Channel 4 has a good wrapup this morning.

This is a disturbing story on a couple of levels. It's a reminder that the police can't be everywhere all the time. This poor clerk -- reportedly on his first night on the job -- is all alone at 2:30 in the morning. Fitchburg police have taken a pounding for not being on top of crime in the city, but this fits more in the "these things happen" category. It appears from all reports the police are pulling out the stops to find this guy.

More importantly -- and more disturbing -- is the fact that guys are toting around AK-47s in Fitchburg. Here's what Wikipedia has to say about the rifles (as always, take Wiki's words with a grain of salt, but this seems pretty straightforward).

Except for the guy shot in the hand and his boss (and the guy working the overnight tonight, although it sounds like the Boomtown's all-night hours might be ending), this is a psychological issue for the rest of Fitchburg. AK-47 automatically conjures up the crazy, aggressive, out-of-control criminal or gang member image. It's magnified in this case in that the guy actually shot the gun.
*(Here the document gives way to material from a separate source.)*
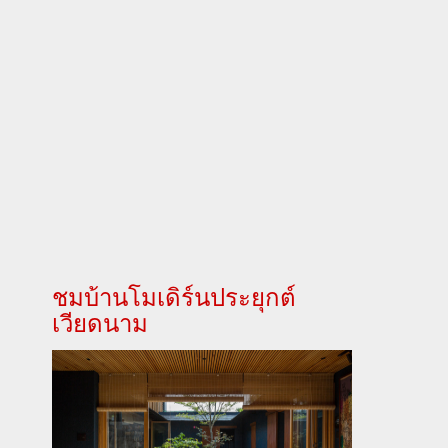
ชมบ้านโมเดิร์นประยุกต์
เวียดนาม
Hopefully there aren't too many of these things floating around the city, and hopefully police make a point to squeeze those who might know about these things -- well-connected local criminals, a gang member or two -- to identify where they might be and get rid of them.


Monday, July 03, 2006

The Best (and Worst) of Downtown

Friday night's Downtown Block Party illustrated everything that downtown Fitchburg can offer, but also was a reminder of it's current struggle.

By 7:30, the closed-to-traffic Main Street was packed with visitors. There was music, balloons for the kids, and stuff to eat. There was also a string of closed storefronts, many of which you wouldn't visit even when open. It was the ultimate good news/bad news situation.

Here's the bad news: Downtown Fitchburg doesn't have a whole lot to offer. The busiest business was Espresso pizza, and while the pizza is tasty, shouldn't there be a shop or two able to be open and attractive to hundreds of visitors to downtown? While the street and the vendors were active, the day-to-day businesses were dead (as usual).

Here's the good news: Give people a reason to come downtown, and they'll be there. It doesn't take a whole lot to turn downtown into a vibrant place to visit. People will come if they have a reason. Friday night provided a reason. The trick now is to create a mass of restaurants and shops that will turn downtown into a permanent go-to spot.

It also is a reminder, along with tomorrow's fireworks, that Fitchburg still has the potential to be the core of the North Central Massachusetts region. The title as urban hub is earned through a series of little things -- like hosting the regional chamber of commerce, being home to the region's biggest and best fireworks, and nursing along a vibrant urban core -- that Fitchburg is accruing.

Friday night was a one-night snapshot that mirrors very well the city as a whole: There are blemishes, but it's slowly rebuilding toward the potential that is just under the surface.